What you have to do. Print each record exactly as it appears, but drop the images.

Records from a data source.
---*---

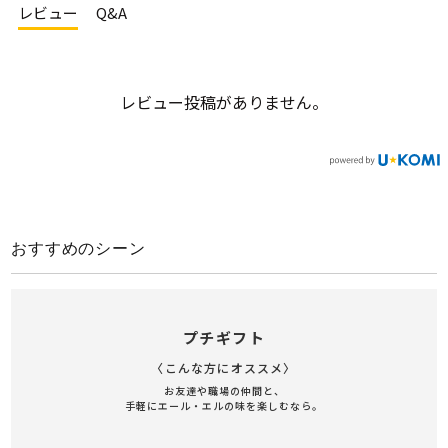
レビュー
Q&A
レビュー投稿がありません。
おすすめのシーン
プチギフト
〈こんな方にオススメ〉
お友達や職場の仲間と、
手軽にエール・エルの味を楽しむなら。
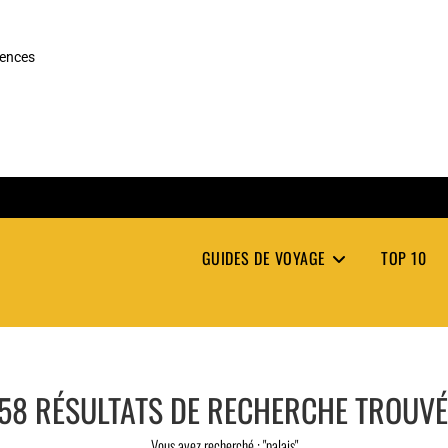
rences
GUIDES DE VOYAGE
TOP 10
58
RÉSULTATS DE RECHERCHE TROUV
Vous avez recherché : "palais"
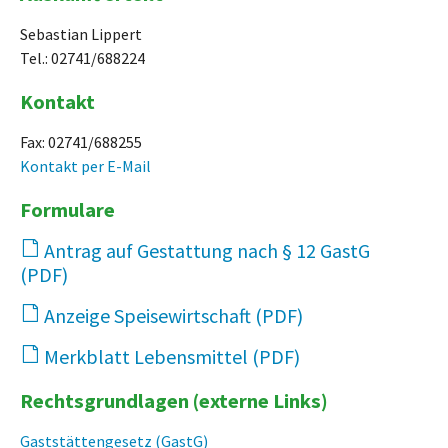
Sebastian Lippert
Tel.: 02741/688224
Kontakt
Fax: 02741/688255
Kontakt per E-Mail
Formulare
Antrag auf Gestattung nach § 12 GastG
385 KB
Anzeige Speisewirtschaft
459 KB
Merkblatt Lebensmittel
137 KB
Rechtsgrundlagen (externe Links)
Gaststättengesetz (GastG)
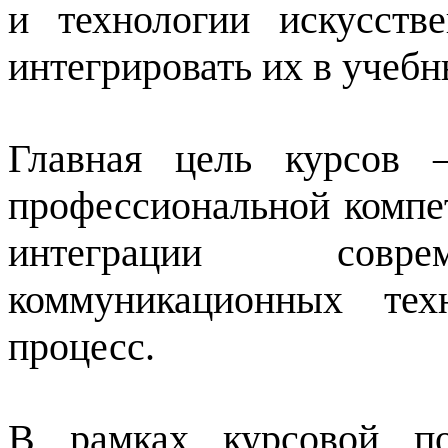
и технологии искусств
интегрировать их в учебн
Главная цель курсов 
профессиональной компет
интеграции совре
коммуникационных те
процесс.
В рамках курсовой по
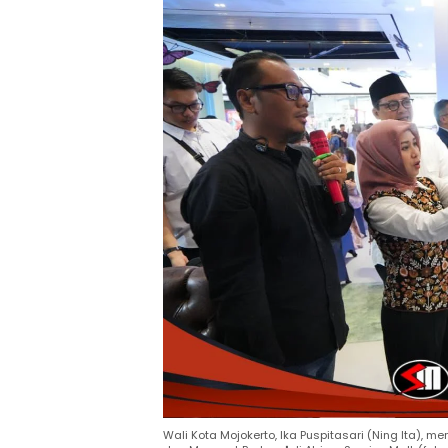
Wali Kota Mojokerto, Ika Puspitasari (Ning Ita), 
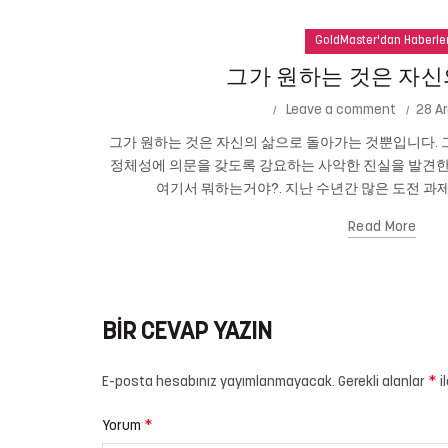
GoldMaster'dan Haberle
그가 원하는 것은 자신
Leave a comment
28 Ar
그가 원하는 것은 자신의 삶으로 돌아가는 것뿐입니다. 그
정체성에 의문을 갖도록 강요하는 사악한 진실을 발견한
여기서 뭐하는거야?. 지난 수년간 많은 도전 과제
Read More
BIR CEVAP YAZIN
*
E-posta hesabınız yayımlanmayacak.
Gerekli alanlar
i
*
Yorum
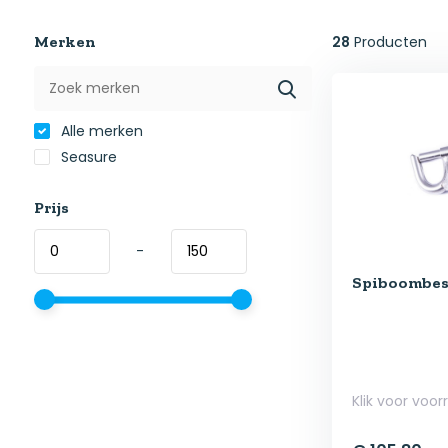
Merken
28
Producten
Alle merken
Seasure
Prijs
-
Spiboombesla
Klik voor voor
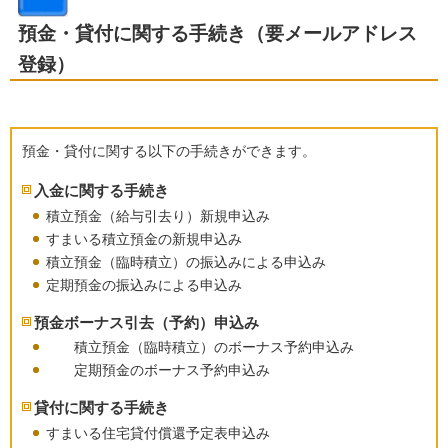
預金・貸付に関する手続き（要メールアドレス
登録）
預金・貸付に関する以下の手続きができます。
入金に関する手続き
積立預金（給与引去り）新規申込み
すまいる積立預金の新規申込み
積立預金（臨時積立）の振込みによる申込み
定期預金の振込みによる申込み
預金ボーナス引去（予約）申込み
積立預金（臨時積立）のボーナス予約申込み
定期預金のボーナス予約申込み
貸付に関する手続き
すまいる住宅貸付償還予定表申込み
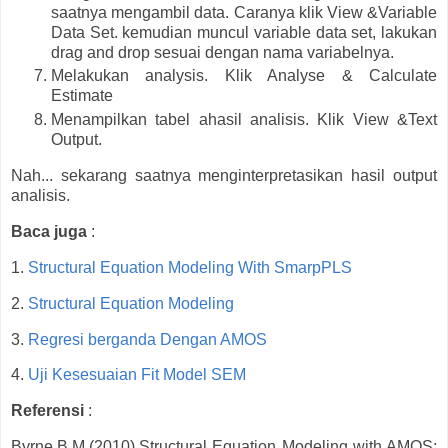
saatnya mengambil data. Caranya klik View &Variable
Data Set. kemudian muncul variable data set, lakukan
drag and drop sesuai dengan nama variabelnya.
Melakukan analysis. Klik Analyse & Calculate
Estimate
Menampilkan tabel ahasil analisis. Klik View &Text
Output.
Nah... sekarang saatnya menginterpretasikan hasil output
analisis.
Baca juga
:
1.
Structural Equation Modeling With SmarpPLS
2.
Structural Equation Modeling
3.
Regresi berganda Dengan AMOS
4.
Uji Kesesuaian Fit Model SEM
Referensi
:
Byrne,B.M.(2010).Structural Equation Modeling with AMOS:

---*---

Exercise result.
レビュー
Q&A
レビュー投稿がありません。
おすすめのシーン
プチギフト
〈こんな方にオススメ〉
お友達や職場の仲間と、
手軽にエール・エルの味を楽しむなら。
rences
GUIDES DE VOYAGE
TOP 10
58
RÉSULTATS DE RECHERCHE TROUV
Vous avez recherché : "palais"
Sebastian Lippert
Tel.: 02741/688224
Kontakt
Fax: 02741/688255
Kontakt per E-Mail
Formulare
Antrag auf Gestattung nach § 12 GastG
385 KB
Anzeige Speisewirtschaft
459 KB
Merkblatt Lebensmittel
137 KB
Rechtsgrundlagen (externe Links)
Gaststättengesetz (GastG)
и технологии искусств
интегрировать их в учебн
Главная цель курсов 
профессиональной компет
интеграции совре
коммуникационных те
процесс.
В рамках курсовой по
Wali Kota Mojokerto, Ika Puspitasari (Ning Ita), 
GoldMaster'dan Haberle
그가 원하는 것은 자신
Leave a comment
28 Ar
그가 원하는 것은 자신의 삶으로 돌아가는 것뿐입니다. 그
정체성에 의문을 갖도록 강요하는 사악한 진실을 발견한
여기서 뭐하는거야?. 지난 수년간 많은 도전 과제
Read More
BIR CEVAP YAZIN
*
E-posta hesabınız yayımlanmayacak.
Gerekli alanlar
i
*
Yorum
Merken
28
Producten
Alle merken
Seasure
Prijs
-
Spiboombesla
Klik voor voor
預金・貸付に関する手続き（要メールアドレス
登録）
預金・貸付に関する以下の手続きができます。
入金に関する手続き
積立預金（給与引去り）新規申込み
すまいる積立預金の新規申込み
積立預金（臨時積立）の振込みによる申込み
定期預金の振込みによる申込み
預金ボーナス引去（予約）申込み
積立預金（臨時積立）のボーナス予約申込み
定期預金のボーナス予約申込み
貸付に関する手続き
すまいる住宅貸付償還予定表申込み
saatnya mengambil data. Caranya klik View &Variable
Data Set. kemudian muncul variable data set, lakukan
drag and drop sesuai dengan nama variabelnya.
Melakukan analysis. Klik Analyse & Calculate
Estimate
Menampilkan tabel ahasil analisis. Klik View &Text
Output.
Nah... sekarang saatnya menginterpretasikan hasil output
analisis.
Baca juga
:
1.
Structural Equation Modeling With SmarpPLS
2.
Structural Equation Modeling
3.
Regresi berganda Dengan AMOS
4.
Uji Kesesuaian Fit Model SEM
Referensi
:
Byrne,B.M.(2010).Structural Equation Modeling with AMOS:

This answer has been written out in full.